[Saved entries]
== == ==

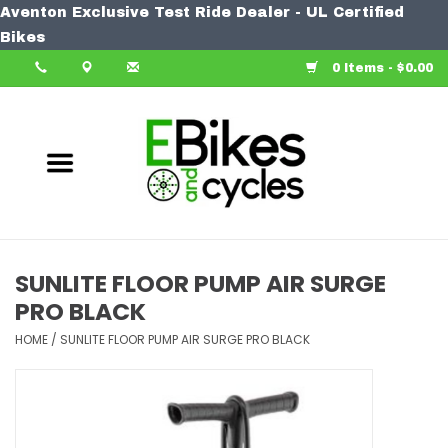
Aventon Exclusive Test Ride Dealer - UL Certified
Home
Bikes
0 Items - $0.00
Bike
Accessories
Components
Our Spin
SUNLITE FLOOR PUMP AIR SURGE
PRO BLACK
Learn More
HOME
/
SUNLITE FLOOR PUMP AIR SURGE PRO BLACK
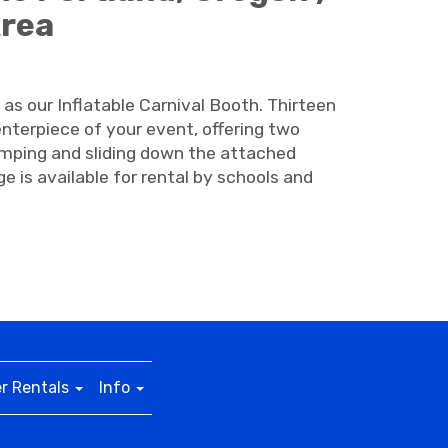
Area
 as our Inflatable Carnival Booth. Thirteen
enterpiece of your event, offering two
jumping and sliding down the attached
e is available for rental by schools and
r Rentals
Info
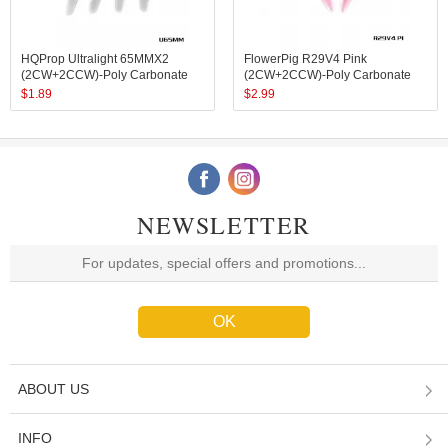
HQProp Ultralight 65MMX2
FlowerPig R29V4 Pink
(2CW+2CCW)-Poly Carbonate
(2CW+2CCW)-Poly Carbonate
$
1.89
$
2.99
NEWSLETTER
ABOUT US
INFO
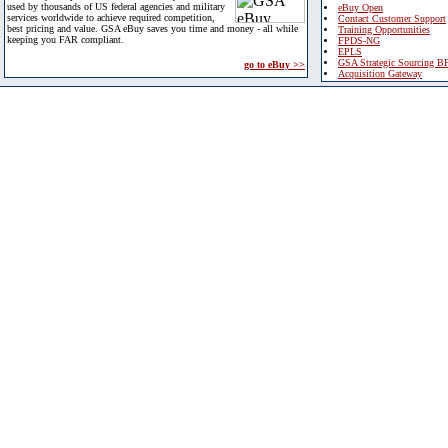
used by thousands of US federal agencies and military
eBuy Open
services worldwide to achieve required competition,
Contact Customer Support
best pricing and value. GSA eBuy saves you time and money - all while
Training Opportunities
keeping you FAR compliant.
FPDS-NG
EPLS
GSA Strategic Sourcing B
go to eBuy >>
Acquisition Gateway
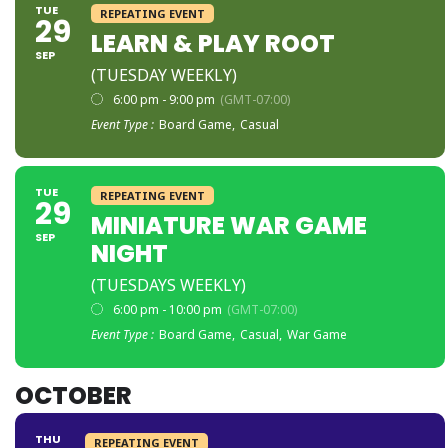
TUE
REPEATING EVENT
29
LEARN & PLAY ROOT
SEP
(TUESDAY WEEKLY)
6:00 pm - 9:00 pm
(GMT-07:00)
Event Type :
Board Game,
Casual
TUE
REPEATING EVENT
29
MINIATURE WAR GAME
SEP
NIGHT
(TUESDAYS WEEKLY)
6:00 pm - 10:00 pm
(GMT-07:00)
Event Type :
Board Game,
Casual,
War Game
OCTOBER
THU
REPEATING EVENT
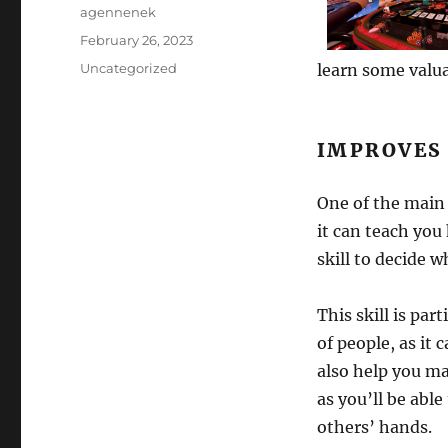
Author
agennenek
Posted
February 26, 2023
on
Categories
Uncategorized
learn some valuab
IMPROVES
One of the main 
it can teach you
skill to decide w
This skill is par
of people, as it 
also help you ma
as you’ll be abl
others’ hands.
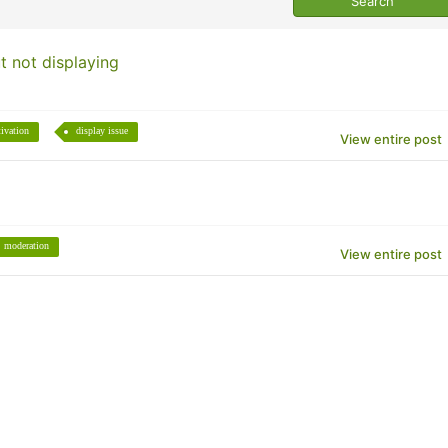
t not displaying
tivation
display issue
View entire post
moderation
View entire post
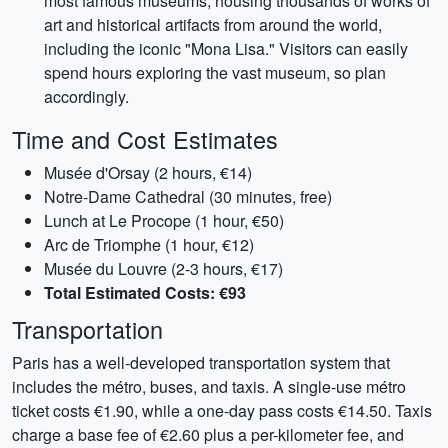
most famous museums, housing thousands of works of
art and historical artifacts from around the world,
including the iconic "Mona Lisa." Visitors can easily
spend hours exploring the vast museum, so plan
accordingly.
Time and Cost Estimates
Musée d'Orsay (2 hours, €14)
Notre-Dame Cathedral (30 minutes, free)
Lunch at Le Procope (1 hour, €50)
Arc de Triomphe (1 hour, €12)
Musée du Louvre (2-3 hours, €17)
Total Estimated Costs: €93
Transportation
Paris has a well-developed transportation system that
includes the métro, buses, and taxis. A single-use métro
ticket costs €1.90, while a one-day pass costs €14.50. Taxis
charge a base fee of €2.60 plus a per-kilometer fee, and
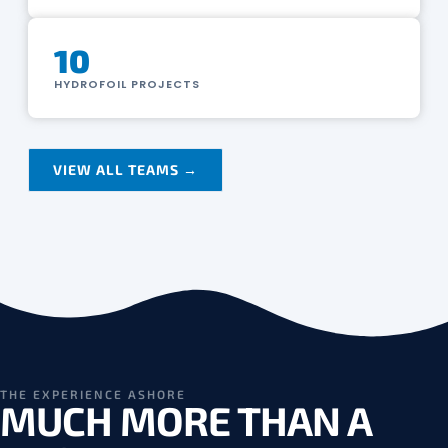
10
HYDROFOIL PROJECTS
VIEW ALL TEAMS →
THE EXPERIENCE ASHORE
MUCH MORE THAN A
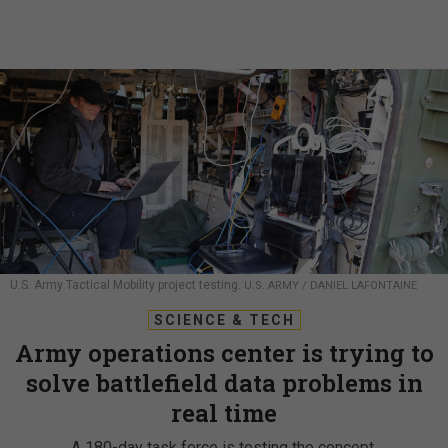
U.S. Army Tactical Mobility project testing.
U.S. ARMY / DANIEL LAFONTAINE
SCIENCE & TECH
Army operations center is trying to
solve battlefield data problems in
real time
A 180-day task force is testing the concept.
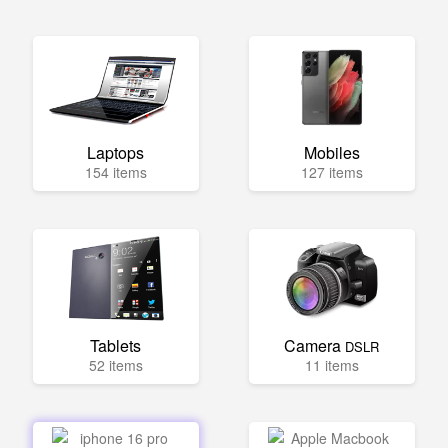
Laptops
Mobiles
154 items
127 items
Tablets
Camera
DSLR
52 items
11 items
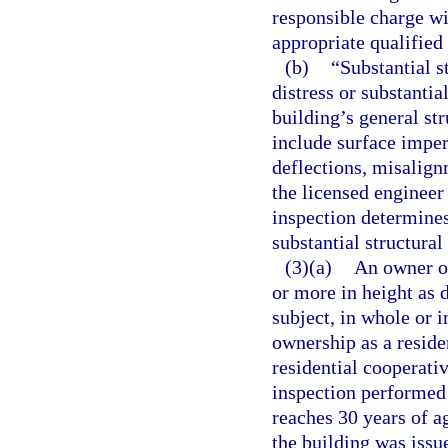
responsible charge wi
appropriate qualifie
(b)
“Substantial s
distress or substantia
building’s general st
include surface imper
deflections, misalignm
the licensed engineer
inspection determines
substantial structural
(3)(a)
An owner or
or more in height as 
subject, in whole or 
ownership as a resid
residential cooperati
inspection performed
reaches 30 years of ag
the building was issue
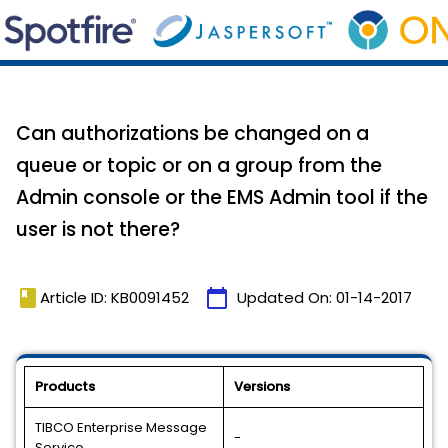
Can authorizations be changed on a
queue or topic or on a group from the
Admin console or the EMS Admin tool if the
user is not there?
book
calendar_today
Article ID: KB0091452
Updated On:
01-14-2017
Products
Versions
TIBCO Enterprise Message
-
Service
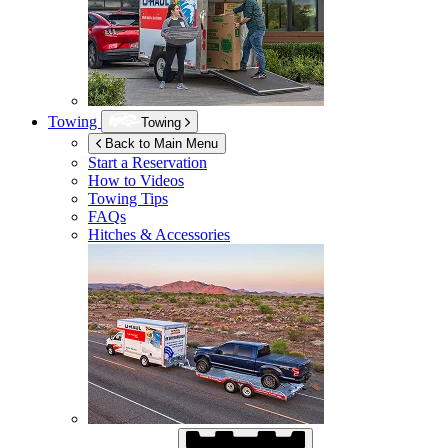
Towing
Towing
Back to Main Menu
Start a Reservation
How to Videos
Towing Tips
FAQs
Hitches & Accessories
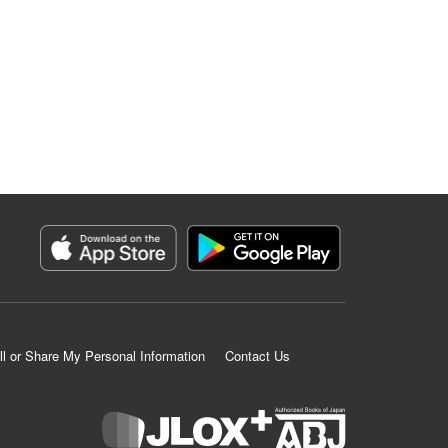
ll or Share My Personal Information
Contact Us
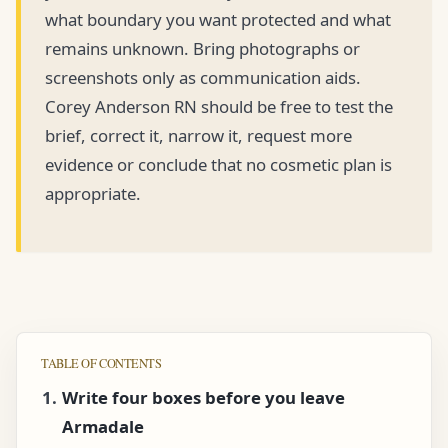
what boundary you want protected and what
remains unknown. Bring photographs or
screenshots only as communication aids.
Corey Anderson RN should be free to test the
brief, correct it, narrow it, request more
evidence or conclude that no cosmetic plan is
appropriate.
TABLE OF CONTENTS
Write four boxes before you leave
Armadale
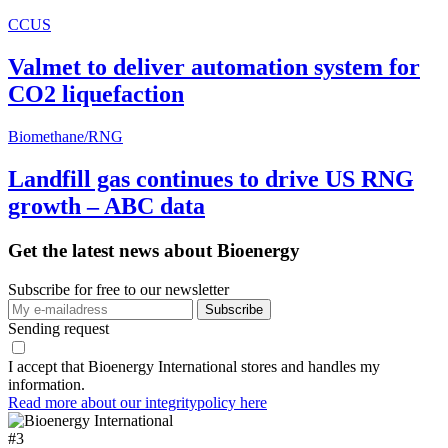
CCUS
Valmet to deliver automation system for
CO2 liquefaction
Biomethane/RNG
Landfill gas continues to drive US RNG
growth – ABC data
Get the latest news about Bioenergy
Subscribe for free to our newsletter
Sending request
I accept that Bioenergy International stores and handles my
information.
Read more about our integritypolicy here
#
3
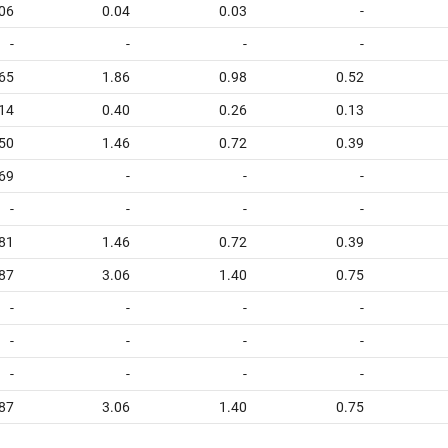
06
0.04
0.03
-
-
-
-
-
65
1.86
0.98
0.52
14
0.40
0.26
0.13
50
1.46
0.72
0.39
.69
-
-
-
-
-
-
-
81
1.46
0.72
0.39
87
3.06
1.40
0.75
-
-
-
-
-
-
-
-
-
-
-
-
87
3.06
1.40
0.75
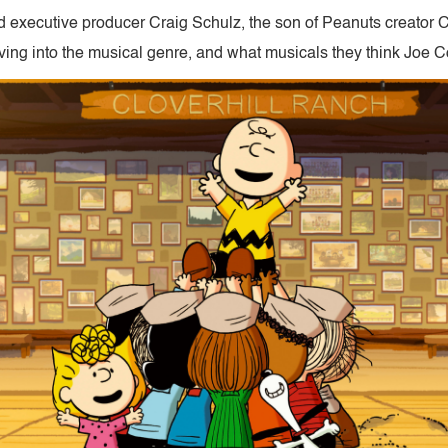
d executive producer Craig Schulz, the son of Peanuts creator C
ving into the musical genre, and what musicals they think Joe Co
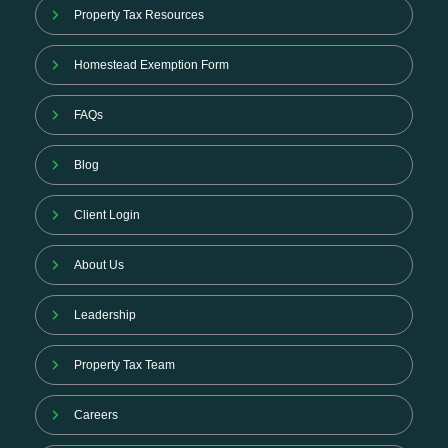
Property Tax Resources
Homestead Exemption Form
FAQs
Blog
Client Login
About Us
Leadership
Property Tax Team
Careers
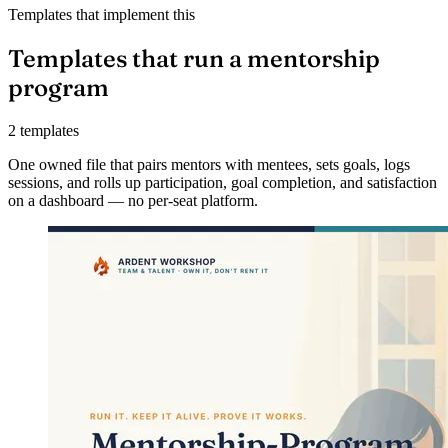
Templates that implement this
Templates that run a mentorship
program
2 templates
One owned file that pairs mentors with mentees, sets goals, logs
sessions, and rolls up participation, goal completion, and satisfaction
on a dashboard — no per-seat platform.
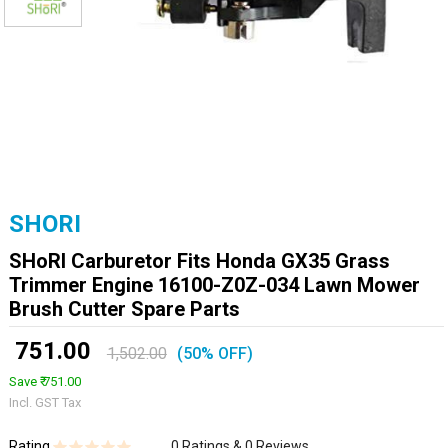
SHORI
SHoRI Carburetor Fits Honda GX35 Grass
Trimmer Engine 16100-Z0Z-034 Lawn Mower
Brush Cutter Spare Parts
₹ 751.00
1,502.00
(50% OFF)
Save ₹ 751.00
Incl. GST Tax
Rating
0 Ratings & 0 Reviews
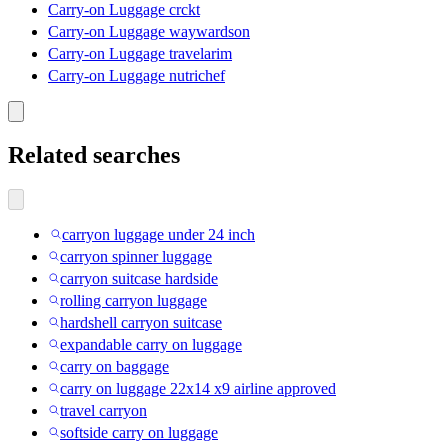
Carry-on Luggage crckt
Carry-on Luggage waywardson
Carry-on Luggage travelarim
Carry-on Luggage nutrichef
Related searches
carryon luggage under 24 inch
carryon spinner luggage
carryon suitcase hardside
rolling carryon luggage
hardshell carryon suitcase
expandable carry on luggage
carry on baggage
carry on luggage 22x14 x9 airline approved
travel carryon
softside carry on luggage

== == ==

Without the pictures, reproduce every line of the records above exactly.

Aventon Exclusive Test Ride Dealer - UL Certified
Home
Bikes
0 Items - $0.00
Bike
Accessories
Components
Our Spin
SUNLITE FLOOR PUMP AIR SURGE
PRO BLACK
Learn More
HOME
/
SUNLITE FLOOR PUMP AIR SURGE PRO BLACK
Area
 as our Inflatable Carnival Booth. Thirteen
enterpiece of your event, offering two
jumping and sliding down the attached
e is available for rental by schools and
r Rentals
Info
HQProp Ultralight 65MMX2
FlowerPig R29V4 Pink
(2CW+2CCW)-Poly Carbonate
(2CW+2CCW)-Poly Carbonate
$
1.89
$
2.99
NEWSLETTER
ABOUT US
INFO
used by thousands of US federal agencies and military
eBuy Open
services worldwide to achieve required competition,
Contact Customer Support
best pricing and value. GSA eBuy saves you time and money - all while
Training Opportunities
keeping you FAR compliant.
FPDS-NG
EPLS
GSA Strategic Sourcing B
go to eBuy >>
Acquisition Gateway
TUE
REPEATING EVENT
29
LEARN & PLAY ROOT
SEP
(TUESDAY WEEKLY)
6:00 pm - 9:00 pm
(GMT-07:00)
Event Type :
Board Game,
Casual
TUE
REPEATING EVENT
29
MINIATURE WAR GAME
SEP
NIGHT
(TUESDAYS WEEKLY)
6:00 pm - 10:00 pm
(GMT-07:00)
Event Type :
Board Game,
Casual,
War Game
OCTOBER
THU
REPEATING EVENT
Author
agennenek
Posted
February 26, 2023
on
Categories
Uncategorized
learn some valuab
IMPROVES
One of the main 
it can teach you
skill to decide w
This skill is par
of people, as it 
also help you ma
as you’ll be abl
others’ hands.
t not displaying
tivation
display issue
View entire post
moderation
View entire post
most famous museums, housing thousands of works of
art and historical artifacts from around the world,
including the iconic "Mona Lisa." Visitors can easily
spend hours exploring the vast museum, so plan
accordingly.
Time and Cost Estimates
Musée d'Orsay (2 hours, €14)
Notre-Dame Cathedral (30 minutes, free)
Lunch at Le Procope (1 hour, €50)
Arc de Triomphe (1 hour, €12)
Musée du Louvre (2-3 hours, €17)
Total Estimated Costs: €93
Transportation
Paris has a well-developed transportation system that
includes the métro, buses, and taxis. A single-use métro
ticket costs €1.90, while a one-day pass costs €14.50. Taxis
charge a base fee of €2.60 plus a per-kilometer fee, and
10
HYDROFOIL PROJECTS
VIEW ALL TEAMS →
THE EXPERIENCE ASHORE
MUCH MORE THAN A
U.S. Army Tactical Mobility project testing.
U.S. ARMY / DANIEL LAFONTAINE
SCIENCE & TECH
Army operations center is trying to
solve battlefield data problems in
real time
A 180-day task force is testing the concept.
Laptops
Mobiles
154 items
127 items
Tablets
Camera
DSLR
52 items
11 items
responsible charge wi
appropriate qualifie
(b)
“Substantial s
distress or substantia
building’s general st
include surface imper
deflections, misalignm
the licensed engineer
inspection determines
substantial structural
(3)(a)
An owner or
or more in height as 
subject, in whole or 
ownership as a resid
residential cooperati
inspection performed
reaches 30 years of ag
the building was issue
Can authorizations be changed on a
queue or topic or on a group from the
Admin console or the EMS Admin tool if the
user is not there?
book
calendar_today
Article ID: KB0091452
Updated On:
01-14-2017
Products
Versions
TIBCO Enterprise Message
-
Service
Towing
Towing
Back to Main Menu
Start a Reservation
How to Videos
Towing Tips
FAQs
Hitches & Accessories
ll or Share My Personal Information
Contact Us
what boundary you want protected and what
remains unknown. Bring photographs or
screenshots only as communication aids.
Corey Anderson RN should be free to test the
brief, correct it, narrow it, request more
evidence or conclude that no cosmetic plan is
appropriate.
TABLE OF CONTENTS
Write four boxes before you leave
Armadale
CCUS
Valmet to deliver automation system for
CO2 liquefaction
Biomethane/RNG
Landfill gas continues to drive US RNG
growth – ABC data
Get the latest news about Bioenergy
Subscribe for free to our newsletter
Sending request
I accept that Bioenergy International stores and handles my
information.
Read more about our integritypolicy here
#
3
06
0.04
0.03
-
-
-
-
-
65
1.86
0.98
0.52
14
0.40
0.26
0.13
50
1.46
0.72
0.39
.69
-
-
-
-
-
-
-
81
1.46
0.72
0.39
87
3.06
1.40
0.75
-
-
-
-
-
-
-
-
-
-
-
-
87
3.06
1.40
0.75
d executive producer Craig Schulz, the son of Peanuts creator C
ving into the musical genre, and what musicals they think Joe Co
Property Tax Resources
Homestead Exemption Form
FAQs
Blog
Client Login
About Us
Leadership
Property Tax Team
Careers
Templates that implement this
Templates that run a mentorship
program
2 templates
One owned file that pairs mentors with mentees, sets goals, logs
sessions, and rolls up participation, goal completion, and satisfaction
on a dashboard — no per-seat platform.
SHORI
SHoRI Carburetor Fits Honda GX35 Grass
Trimmer Engine 16100-Z0Z-034 Lawn Mower
Brush Cutter Spare Parts
₹ 751.00
1,502.00
(50% OFF)
Save ₹ 751.00
Incl. GST Tax
Rating
0 Ratings & 0 Reviews
Carry-on Luggage crckt
Carry-on Luggage waywardson
Carry-on Luggage travelarim
Carry-on Luggage nutrichef
Related searches
carryon luggage under 24 inch
carryon spinner luggage
carryon suitcase hardside
rolling carryon luggage
hardshell carryon suitcase
expandable carry on luggage
carry on baggage
carry on luggage 22x14 x9 airline approved
travel carryon
softside carry on luggage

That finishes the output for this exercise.